French diplomat and military officer

Quirin Marie Hubert Guerin (25 January 1896 – 17 December 1986) was a French diplomat and military officer. He served as an ambassador to Canada (1949–1955), Brazil (1946–1949) and the Netherlands (1945–1946), and represented the exiled French Committee of National Liberation during World War II.

==Early career==

Before entering France's diplomatic corps, Guerin served in the French Army in World War I. He was awarded the Croix de Guerre for his service and shortly after the war was appointed as a Chevalier of the Legion of Honour. After the war he joined the diplomatic service where he was promoted through the ranks until, in 1943, he joined the exiled anti-Nazi French Committee of National Liberation in Algiers, led by Charles de Gaulle.
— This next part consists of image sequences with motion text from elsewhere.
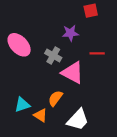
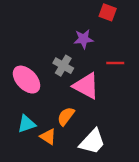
red square: (91, 11) -> (108, 12), turned 32
pink ellipse: (19, 45) -> (27, 80), moved

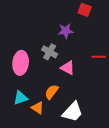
red line: (115, 63) -> (99, 57), moved
pink ellipse: (27, 80) -> (21, 63), turned 50
pink triangle: (86, 86) -> (68, 68), size x0.7

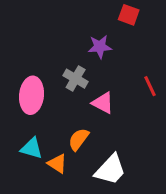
red line: (99, 57) -> (150, 86), turned 64
cyan triangle: (21, 98) -> (32, 148), turned 35

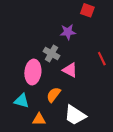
pink ellipse: (32, 95) -> (33, 72), moved
orange triangle: (57, 164) -> (39, 119), moved, turned -32
white trapezoid: (110, 170) -> (75, 115), turned 80

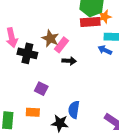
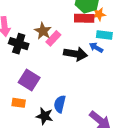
black arrow: (69, 61) -> (76, 54), moved, size x1.6
purple square: (41, 89) -> (29, 80), size x1.5

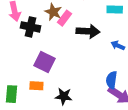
blue arrow: (96, 48) -> (118, 45), moved
blue semicircle: (60, 104) -> (112, 80), moved

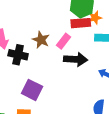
pink rectangle: (64, 18) -> (63, 41), moved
In 1944, he was appointed as the Committee's representative to the Holy See. According to historian Peter C. Kent, the Vatican's receipt of Guerin as an envoy at the time of the Allied landings in France marked "a striking deviation from traditional Vatican practice which would not normally give official recognition to wartime changes of territory and government".

==Career as an ambassador==

Guerin was appointed as France's ambassador to the Netherlands in 1945. In 1946, he was appointed to Brazil. During his tenure in Rio de Janeiro, he was made a Commandeur of the Legion of Honour. In 1949, he was appointed as France's ambassador to Canada, a position which he held until his retirement in 1955. At the time of Guerin's departure, he was the longest serving diplomat in Ottawa, entitling him to the post of Dean of the diplomatic corps. He was given the Keys to the city of Ottawa.